A Generative Approach to LLM Harmfulness Mitigation with Red Flag Tokens
David Dobre, Mehrnaz Mofakhami, Sophie Xhonneux, Leo Schwinn, Gauthier Gidel
TL;DR
The paper addresses the brittleness of post-training safety methods for LLMs by proposing a model-native red-flag token that the model emits when harmful content is detected or imminent. This token is trained via a three-term loss that preserves overall utility while signaling harmfulness through the generation process, enabling both hard filtering and soft, reflective safety reasoning via in-context learning. The approach demonstrates strong robustness to adversarial attacks, preserves task performance across multiple models, and generalizes to languages beyond training data, including Japanese in some cases. It also enables reflective safety reasoning and offers a complementary, orthogonal safeguard to existing classifiers and safety fine-tuning, signaling a practical path toward scalable, adaptable safety as LLM capabilities grow.
Abstract
Many safety post-training methods for large language models (LLMs) are designed to modify the model's behaviour from producing unsafe answers to issuing refusals. However, such distribution shifts are often brittle and degrade performance on desirable tasks.
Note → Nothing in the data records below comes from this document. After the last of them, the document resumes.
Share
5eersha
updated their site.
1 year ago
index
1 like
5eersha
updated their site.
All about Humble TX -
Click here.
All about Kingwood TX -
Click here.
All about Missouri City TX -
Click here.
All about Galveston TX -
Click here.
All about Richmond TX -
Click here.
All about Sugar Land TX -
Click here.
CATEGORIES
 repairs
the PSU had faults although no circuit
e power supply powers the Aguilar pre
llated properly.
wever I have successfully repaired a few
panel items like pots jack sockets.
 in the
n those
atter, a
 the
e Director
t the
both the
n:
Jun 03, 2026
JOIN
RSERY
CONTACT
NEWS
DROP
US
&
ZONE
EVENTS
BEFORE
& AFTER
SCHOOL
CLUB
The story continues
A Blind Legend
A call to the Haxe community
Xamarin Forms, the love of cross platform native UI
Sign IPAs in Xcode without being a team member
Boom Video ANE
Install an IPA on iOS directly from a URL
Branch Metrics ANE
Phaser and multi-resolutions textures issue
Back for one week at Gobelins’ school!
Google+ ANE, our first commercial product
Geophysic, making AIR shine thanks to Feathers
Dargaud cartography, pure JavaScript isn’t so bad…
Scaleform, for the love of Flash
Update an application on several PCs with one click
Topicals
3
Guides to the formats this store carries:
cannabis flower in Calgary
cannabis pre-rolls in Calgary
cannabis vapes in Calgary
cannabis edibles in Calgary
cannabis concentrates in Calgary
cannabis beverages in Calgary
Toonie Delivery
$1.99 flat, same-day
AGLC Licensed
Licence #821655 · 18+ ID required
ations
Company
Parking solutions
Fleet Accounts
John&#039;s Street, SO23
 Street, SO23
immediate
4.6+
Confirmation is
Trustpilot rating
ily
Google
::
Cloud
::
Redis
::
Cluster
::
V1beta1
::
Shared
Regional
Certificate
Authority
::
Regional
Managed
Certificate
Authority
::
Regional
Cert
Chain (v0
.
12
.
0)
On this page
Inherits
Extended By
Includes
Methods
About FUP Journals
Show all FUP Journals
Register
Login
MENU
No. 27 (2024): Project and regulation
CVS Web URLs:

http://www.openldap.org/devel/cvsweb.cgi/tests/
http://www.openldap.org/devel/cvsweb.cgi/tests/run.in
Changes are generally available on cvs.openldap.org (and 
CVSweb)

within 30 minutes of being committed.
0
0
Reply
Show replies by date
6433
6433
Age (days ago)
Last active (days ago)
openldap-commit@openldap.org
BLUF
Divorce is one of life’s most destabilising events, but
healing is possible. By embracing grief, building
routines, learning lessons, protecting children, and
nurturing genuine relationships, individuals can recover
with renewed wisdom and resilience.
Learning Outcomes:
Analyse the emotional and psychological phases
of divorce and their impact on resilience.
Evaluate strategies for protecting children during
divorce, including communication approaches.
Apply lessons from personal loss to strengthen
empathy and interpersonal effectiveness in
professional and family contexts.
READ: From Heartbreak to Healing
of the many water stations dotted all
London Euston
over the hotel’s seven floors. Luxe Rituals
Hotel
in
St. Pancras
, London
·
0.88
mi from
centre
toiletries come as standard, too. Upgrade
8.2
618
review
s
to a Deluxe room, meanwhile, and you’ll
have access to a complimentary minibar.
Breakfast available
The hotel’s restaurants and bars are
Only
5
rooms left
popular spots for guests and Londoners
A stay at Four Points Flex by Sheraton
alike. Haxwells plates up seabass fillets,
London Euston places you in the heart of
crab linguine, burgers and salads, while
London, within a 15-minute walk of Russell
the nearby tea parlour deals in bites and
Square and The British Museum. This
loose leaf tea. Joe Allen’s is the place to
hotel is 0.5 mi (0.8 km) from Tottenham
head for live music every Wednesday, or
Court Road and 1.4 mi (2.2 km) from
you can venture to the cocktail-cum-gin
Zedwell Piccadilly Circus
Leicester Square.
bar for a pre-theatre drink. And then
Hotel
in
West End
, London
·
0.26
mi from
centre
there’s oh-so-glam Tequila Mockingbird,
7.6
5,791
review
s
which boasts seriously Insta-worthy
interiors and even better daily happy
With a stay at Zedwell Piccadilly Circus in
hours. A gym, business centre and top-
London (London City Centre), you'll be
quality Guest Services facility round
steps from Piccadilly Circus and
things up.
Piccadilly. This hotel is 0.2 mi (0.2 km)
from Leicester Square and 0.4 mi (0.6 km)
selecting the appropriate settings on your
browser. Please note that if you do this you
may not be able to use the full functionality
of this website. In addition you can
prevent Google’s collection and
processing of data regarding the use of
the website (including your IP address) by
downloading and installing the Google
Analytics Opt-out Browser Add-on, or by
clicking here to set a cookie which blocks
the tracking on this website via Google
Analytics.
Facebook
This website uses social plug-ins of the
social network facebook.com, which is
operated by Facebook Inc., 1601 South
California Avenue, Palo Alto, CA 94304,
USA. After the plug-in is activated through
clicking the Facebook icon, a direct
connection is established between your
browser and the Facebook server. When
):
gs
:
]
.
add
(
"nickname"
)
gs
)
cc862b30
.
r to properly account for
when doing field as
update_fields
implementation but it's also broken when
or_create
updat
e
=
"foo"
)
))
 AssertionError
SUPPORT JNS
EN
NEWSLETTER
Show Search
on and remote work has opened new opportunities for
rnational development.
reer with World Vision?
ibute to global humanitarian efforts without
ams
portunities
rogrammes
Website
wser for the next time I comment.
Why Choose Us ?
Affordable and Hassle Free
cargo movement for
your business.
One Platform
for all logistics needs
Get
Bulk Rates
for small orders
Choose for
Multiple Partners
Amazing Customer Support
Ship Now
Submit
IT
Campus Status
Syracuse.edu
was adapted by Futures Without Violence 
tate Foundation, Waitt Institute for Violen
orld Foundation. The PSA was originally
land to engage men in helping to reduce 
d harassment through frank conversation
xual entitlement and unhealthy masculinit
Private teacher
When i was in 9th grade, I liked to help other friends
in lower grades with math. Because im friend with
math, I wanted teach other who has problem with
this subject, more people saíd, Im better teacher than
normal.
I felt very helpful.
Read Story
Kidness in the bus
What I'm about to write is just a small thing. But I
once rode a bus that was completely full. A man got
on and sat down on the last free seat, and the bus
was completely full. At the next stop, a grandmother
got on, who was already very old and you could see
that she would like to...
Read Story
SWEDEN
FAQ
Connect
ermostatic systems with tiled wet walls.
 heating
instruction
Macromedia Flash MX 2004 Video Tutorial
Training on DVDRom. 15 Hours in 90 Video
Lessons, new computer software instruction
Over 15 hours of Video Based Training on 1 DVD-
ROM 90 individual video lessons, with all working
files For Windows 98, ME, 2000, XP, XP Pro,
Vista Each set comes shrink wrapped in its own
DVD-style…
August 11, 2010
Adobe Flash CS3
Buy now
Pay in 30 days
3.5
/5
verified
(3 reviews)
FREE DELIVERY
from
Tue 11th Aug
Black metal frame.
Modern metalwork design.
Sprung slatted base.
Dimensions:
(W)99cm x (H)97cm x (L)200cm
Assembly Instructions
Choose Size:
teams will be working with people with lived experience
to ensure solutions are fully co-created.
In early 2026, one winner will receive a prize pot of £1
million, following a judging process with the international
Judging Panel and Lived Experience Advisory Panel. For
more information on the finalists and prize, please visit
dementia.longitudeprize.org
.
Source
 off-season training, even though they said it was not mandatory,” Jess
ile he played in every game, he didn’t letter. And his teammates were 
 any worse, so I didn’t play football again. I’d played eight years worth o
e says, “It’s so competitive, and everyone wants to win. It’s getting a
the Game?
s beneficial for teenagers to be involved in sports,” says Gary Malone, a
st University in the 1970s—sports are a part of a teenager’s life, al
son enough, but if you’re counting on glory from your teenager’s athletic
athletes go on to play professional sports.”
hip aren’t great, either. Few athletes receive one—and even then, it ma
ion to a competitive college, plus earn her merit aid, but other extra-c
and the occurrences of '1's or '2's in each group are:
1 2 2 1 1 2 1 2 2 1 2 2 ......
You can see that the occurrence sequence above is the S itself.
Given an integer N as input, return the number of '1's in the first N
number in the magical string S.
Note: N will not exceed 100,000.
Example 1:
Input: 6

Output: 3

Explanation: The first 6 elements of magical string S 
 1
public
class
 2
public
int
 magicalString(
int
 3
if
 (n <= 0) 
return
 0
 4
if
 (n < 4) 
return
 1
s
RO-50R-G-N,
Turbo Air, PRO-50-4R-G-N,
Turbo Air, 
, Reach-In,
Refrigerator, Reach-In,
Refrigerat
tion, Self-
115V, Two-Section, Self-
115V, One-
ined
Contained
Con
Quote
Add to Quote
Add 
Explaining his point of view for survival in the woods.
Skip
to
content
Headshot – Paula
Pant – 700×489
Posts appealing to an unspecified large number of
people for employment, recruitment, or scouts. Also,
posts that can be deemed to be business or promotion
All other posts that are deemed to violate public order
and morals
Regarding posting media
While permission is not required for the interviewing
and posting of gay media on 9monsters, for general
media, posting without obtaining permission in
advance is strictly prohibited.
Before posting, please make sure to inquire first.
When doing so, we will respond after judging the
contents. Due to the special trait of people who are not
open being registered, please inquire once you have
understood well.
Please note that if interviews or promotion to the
To address these pitfalls, we propose augmenting the model's vocabulary with a special red flag token, and training the model to insert this token whenever harmful content is generated or imminent. This approach enables the model to explicitly learn the concept of harmfulness in its representations, with minimal impact on utility due to the marginal change in the generated distribution of natural language. Moreover, because the token is embedded in the model's vocabulary, we can naturally leverage the LLMs' generalization capabilities, such as in-context learning (ICL) and out-of-distribution generalization to languages that are not formally supported (e.g., Japanese for Llama3). In particular, we demonstrate that through ICL alone, the model can learn to initiate reflective reasoning upon generating the red flag token at inference, which steers the response away from harmful continuations or enables self-correction when the flag is raised falsely. This approach is orthogonal and complementary to existing safety technique (such as safety classifiers or standard safety training) and easier to evaluate in comparison to natural language refusals, as it does not require a human or automated judge to assess the harmlessness of the answers.